Unconditionally fold pack(unpack) for push down unpack pass

jerryyin · jerryyin · commit 4885aad9745e · 2025-05-06T20:34:39.000Z
diff --git a/mlir/lib/Dialect/Linalg/Transforms/DataLayoutPropagation.cpp b/mlir/lib/Dialect/Linalg/Transforms/DataLayoutPropagation.cpp
@@ -298,55 +298,37 @@ getOrCreatePackedViewOfOperand(OpBuilder &b, Location loc, PackInfo packInfo,
   return std::make_tuple(packedOperand, indexingMap);
 }
 
-static bool isGenericOutsNotUsed(linalg::GenericOp genericOp) {
-  int numDpsOuts = genericOp.getNumDpsInits();
-  Block *block = genericOp.getBody();
-  int numBlockArgs = block->getNumArguments();
-  int initArgStartIndex = numBlockArgs - numDpsOuts;
-  for (int i = 0; i < numDpsOuts; ++i) {
-    int matchingInitArgIndex = initArgStartIndex + i;
-    return block->getArgument(matchingInitArgIndex).use_empty();
-  }
-  return true;
-}
-
-/// Pack a genericOp and return it.
+/// This function is a helper subroutine to pack a genericOp and return it. It
+/// will create a new generic op with the packed operand and the packed output
+/// according to packInfo when we attempt to push down unpack or bubble up pack
+/// around it. Implicitly this will only work when a packInfo can be obtained.
+/// This make sure that we are only using this function on parallel permuted
+/// dimensions.
 static GenericOp packGenericOp(RewriterBase &rewriter, GenericOp genericOp,
                                Value dest, AffineMap packedOutIndexingMap,
                                const PackInfo &packInfo,
-                               bool canUnpackPackFold) {
+                               bool isFoldableUnpackPack) {
   Location loc = genericOp.getLoc();
   SmallVector<Value> inputOperands;
   SmallVector<Value> inputOperandsFromUnpackedSource;
   SmallVector<AffineMap> indexingMaps;
-
   for (OpOperand *inputOperand : genericOp.getDpsInputOperands()) {
     auto [packedOperand, packedIndexingMap] = getOrCreatePackedViewOfOperand(
         rewriter, loc, packInfo, genericOp, inputOperand);
-
     if (auto unpackOp = inputOperand->get().getDefiningOp<linalg::UnPackOp>()) {
       inputOperandsFromUnpackedSource.push_back(unpackOp.getSource());
     } else {
       inputOperandsFromUnpackedSource.push_back(packedOperand);
     }
-
     inputOperands.push_back(packedOperand);
     indexingMaps.push_back(packedIndexingMap);
   }
 
-  // Note: Whether or not the unpack pack sequence can fold also depends on
-  // the caller of this routine.
-  // 1) In push down unpack op pattern, this is true because the pack op is
-  // generated and we can guarantee they are compatible.

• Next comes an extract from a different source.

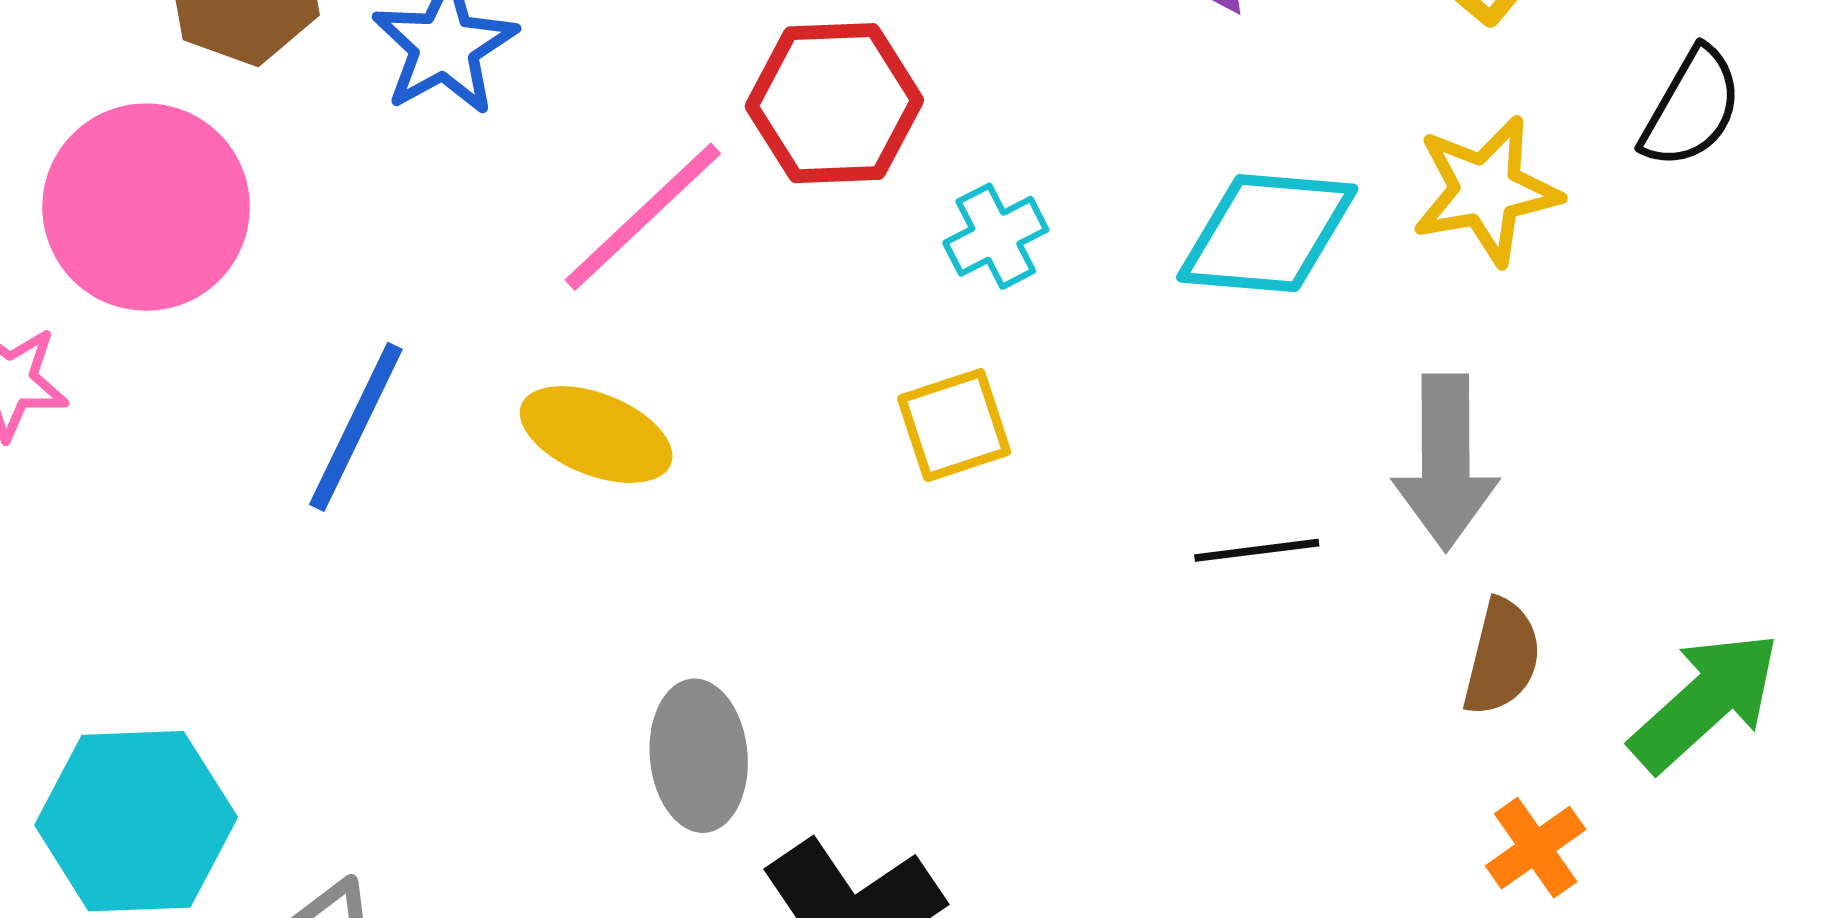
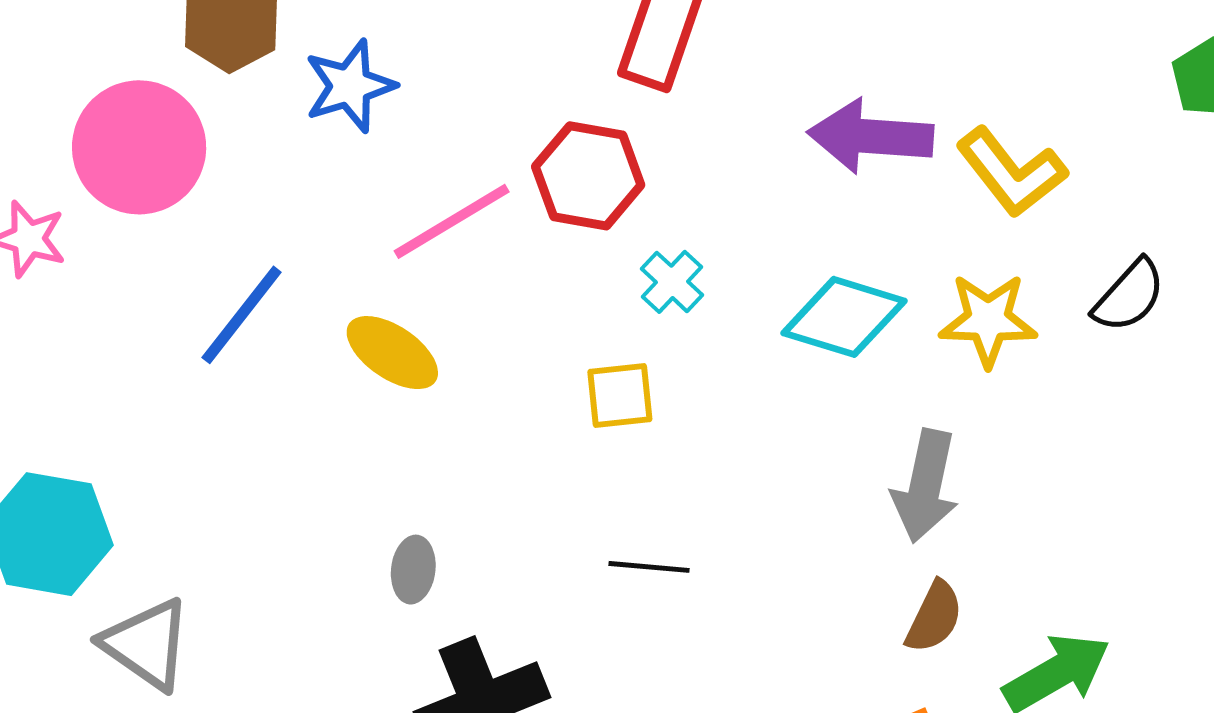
cyan cross: (996, 236) -> (672, 282), turned -32
black line: (1257, 550) -> (649, 567), moved
gray ellipse: (699, 756) -> (413, 570), size x0.7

-  // 2) In bubble up pack op pattern, this is not true because the unpack op
-  // can be from an arbitrary domain so we need to keep both.
-  canUnpackPackFold = canUnpackPackFold && isGenericOutsNotUsed(genericOp) &&
-                      !hasGatherSemantics(genericOp);
   // If The pack and unpack op can be folded:
   // 1) use unpack op source op for operand to fold unpack -> pack sequence.

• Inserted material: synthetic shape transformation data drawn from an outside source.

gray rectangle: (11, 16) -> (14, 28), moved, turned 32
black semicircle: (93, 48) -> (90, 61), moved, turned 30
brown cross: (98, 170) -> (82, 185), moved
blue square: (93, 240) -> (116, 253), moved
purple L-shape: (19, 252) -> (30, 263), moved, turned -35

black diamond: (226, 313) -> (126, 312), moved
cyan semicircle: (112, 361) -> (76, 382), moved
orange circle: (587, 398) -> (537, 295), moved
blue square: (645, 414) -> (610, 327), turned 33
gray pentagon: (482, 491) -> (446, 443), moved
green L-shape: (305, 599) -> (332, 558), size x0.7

   // 2) init tensor of the generic op can be replaced by the destination of the
   // pack op.
-  if (canUnpackPackFold) {
+  if (isFoldableUnpackPack) {
     inputOperands = inputOperandsFromUnpackedSource;
     if (auto destPack = dest.getDefiningOp<linalg::PackOp>())
       dest = destPack.getDest();
@@ -487,8 +469,10 @@ bubbleUpPackOpThroughGenericOp(RewriterBase &rewriter, linalg::PackOp packOp,
                             .getDefiningOp<tensor::EmptyOp>()) {
     dest = packOpDest;
   }
+  // Here pack(unpack) isn't naively foldable because the unpack op can be from
+  // an arbitrary domain so we need to keep both.

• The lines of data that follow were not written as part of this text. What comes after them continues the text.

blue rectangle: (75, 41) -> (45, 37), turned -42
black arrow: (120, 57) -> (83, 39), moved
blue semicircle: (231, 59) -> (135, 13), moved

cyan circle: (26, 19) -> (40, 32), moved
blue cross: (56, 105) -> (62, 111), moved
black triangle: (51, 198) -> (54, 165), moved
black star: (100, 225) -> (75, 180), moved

   return packGenericOp(rewriter, genericOp, dest, packedOutIndexingMap,
-                       *packInfo, /*canUnpackPackFold=*/false);
+                       *packInfo, /*isFoldableUnpackPack=*/false);
 }
 
 /// Wrapper pattern that applies bubbleUpPackOpThroughGenericOp method.
@@ -1125,9 +1109,12 @@ pushDownUnPackOpThroughGenericOp(RewriterBase &rewriter, GenericOp genericOp,
   }
 
   // Pack the genericOp.
+  // pack(unpack) is foldable in this case. This is because in pushing down the
+  // unpack, by default we will populate an additional pack op after the unpack.
+  // This guarantees them to be foldable.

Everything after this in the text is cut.